_INPUT FOR THIS TASK_

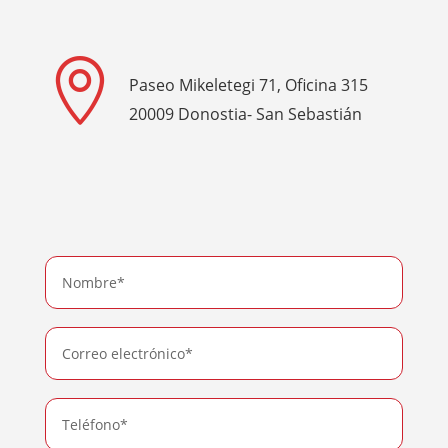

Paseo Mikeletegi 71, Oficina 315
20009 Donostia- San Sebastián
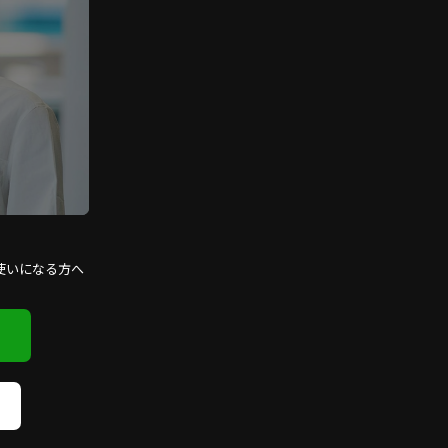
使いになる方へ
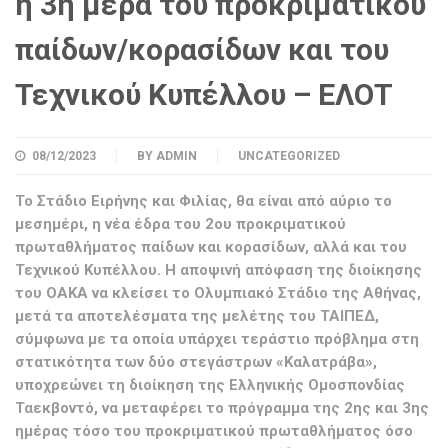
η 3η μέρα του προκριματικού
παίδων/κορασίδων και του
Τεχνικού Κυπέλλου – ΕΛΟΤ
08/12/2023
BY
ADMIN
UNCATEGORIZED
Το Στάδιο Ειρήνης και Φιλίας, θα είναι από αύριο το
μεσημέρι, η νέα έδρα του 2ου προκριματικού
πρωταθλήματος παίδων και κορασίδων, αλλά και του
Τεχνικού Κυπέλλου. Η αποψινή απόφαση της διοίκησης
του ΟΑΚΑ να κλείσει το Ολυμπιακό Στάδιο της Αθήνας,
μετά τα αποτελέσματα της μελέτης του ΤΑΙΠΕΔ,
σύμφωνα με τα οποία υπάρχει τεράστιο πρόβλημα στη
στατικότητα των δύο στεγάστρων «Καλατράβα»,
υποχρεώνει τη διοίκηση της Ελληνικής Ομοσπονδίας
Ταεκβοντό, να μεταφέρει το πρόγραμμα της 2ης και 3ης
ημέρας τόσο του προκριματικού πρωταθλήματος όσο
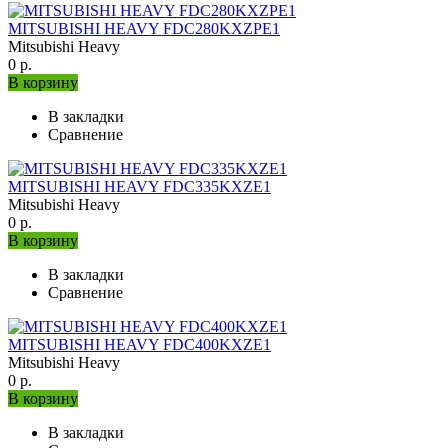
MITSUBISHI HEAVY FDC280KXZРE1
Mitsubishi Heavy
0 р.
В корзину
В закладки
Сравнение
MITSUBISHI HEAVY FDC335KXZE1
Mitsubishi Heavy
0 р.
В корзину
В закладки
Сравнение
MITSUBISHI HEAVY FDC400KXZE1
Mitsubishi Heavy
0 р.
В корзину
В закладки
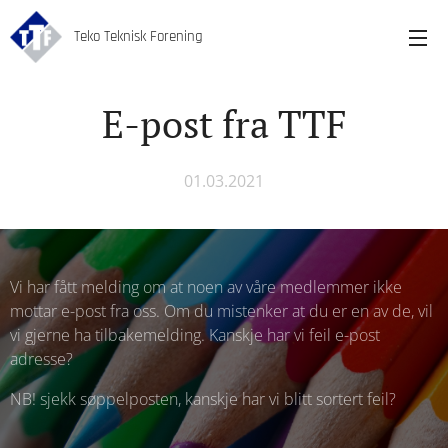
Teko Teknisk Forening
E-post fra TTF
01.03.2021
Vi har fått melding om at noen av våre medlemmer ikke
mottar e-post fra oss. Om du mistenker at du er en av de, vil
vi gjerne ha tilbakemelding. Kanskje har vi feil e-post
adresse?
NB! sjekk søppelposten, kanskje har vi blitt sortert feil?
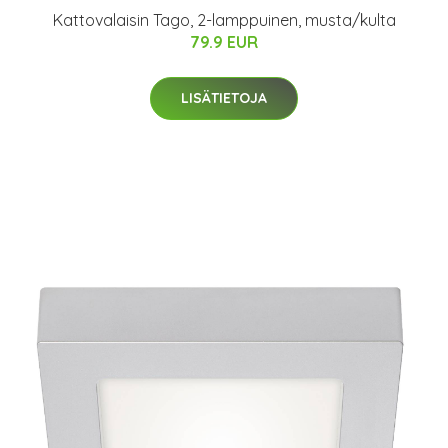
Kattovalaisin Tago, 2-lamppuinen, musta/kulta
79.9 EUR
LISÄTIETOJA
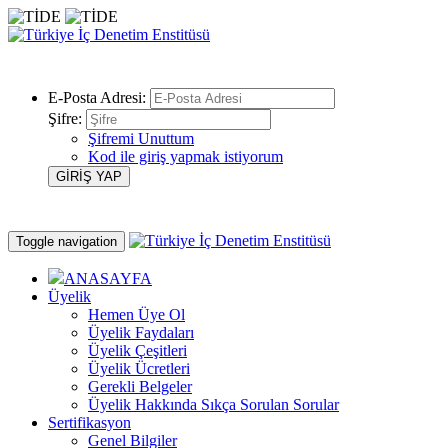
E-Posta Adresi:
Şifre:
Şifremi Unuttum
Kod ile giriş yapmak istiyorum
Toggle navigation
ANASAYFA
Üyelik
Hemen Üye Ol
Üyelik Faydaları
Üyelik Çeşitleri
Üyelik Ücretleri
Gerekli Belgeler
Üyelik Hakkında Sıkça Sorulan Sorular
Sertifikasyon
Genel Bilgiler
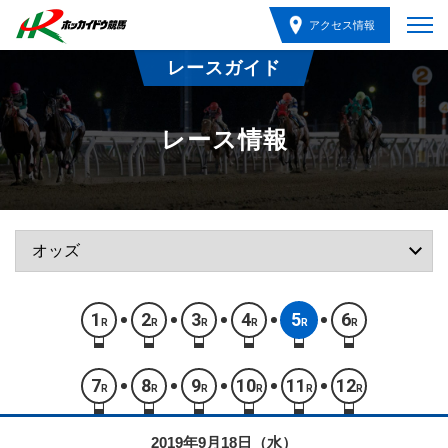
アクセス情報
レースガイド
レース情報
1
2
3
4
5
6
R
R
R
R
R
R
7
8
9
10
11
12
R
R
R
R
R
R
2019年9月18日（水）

_WORK INSTRUCTION_
Show all lines above holding the word "Üyelik".

_TASK RESPONSE_
Üyelik
Üyelik Faydaları
Üyelik Çeşitleri
Üyelik Ücretleri
Üyelik Hakkında Sıkça Sorulan Sorular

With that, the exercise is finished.